100. Yılında Balkan Harbi
100. Yılında Balkan Harbi - Çağatay Özdemir
Türk tarihinin önemli dönüm noktaları vardır. Osmanlı Devleti’nin son dönemleri bu dönüm noktalarından birisidir. Batıya doğru uzanan fütuhat
yolumuzun kapanması ve geri dönüşümüzün başlaması, bu dönemin habercisi gibidir.İkinci Viyana Kuşatması’ndan sonra gelişen olaylar Avrupa’nın
gittikçe güçlenmesini, bizim ise gittikçe güç kaybetmemizi ve çözülmemizi arttırdı. Artık Osmanlı Devleti her girdiği savaşı kazanamıyor ve
egemen olduğu toprakları koruyamıyordu. 1699 yılında Karlofça Antlaşması ile ilk defa resmi olarak büyük toprak kaybı görüldü. 1912 yılına
gelindiğinde ise Osmanlı’nın yerleştiği Balkan coğrafyasında büyük bir bozgun yaşandı. 1300’lü yıllarda yerleşmeye başladığımız ve şehit
kanlarıyla vatanlaştığımız bu toprakları kaybetmek, millet hayatımızda derin izler bıraktı.Yüzüncü yılını 2012 yılında idrak ettiğimiz Balkan
bozgunun izleri hala devam ediyor.
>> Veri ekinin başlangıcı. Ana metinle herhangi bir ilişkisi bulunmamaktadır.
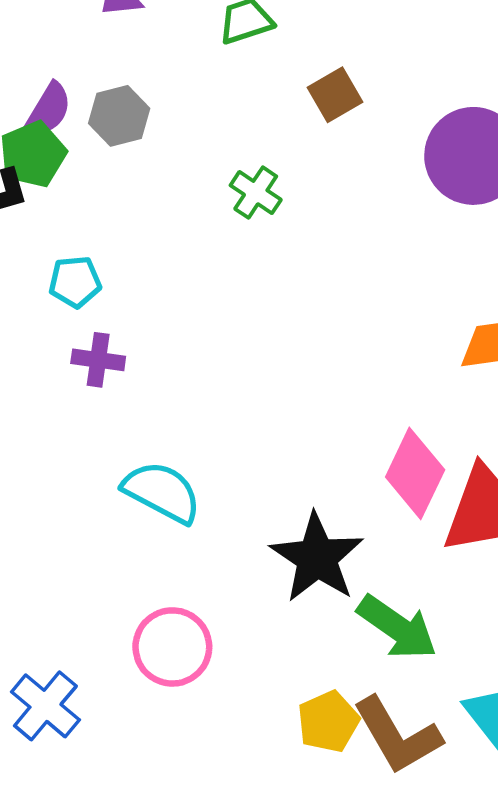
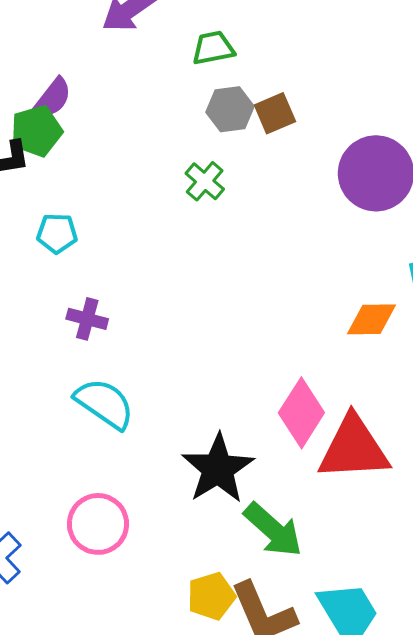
gray hexagon: (119, 116) -> (230, 109), moved
purple cross: (98, 360) -> (87, 319), moved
Yugoslavya dağıldıktan sonra 1990’lı yıllarda Bosna’da ve diğer şehirlerde yaşanan olaylar, yangının
korlarının ne kadar güçlü olduğunu gösterdi. Türkiye’nin resmi sınırları dışında olmasına rağmen sancıyı içimizde hissettik. Bölgenin bizim
doğal bir parçamı olduğunu yakından gördük. Hiçbir planlama ve projeye dayalı olmayan ilişkiler kendiliğinden gelişiyor. Üsküp ile Bursa
arasındaki bağın hangi ruha dayandığını artık daha iyi biliyoruz. Aradan yüzlerce yıl geçse de yaşanan ve terk edilen kökler bizi kendisine
çekiyor. Bu hatıralara ve köklere bağlı insanlar, bir millet olmanın şuuru ile hayata bakıyor. Türk milletinin şuurlu fertleri geçmişini doğru
öğrenmeye, gününü iyi değerlendirmeye ve geleceğini ortak ülkülerle inşa etmeye özen gösteriyor. Türk Yurdu, 1911’den beri bu ilkeler
doğrultusunda milletine ışık olmaya çalışıyor. Elinizdeki kitap bu ışığın küçük bir parçası. Dergi sayfalarından kitap sayfalarına aktarılan
bu bilgi ışığından herkesin faydalanması dileğimizdir.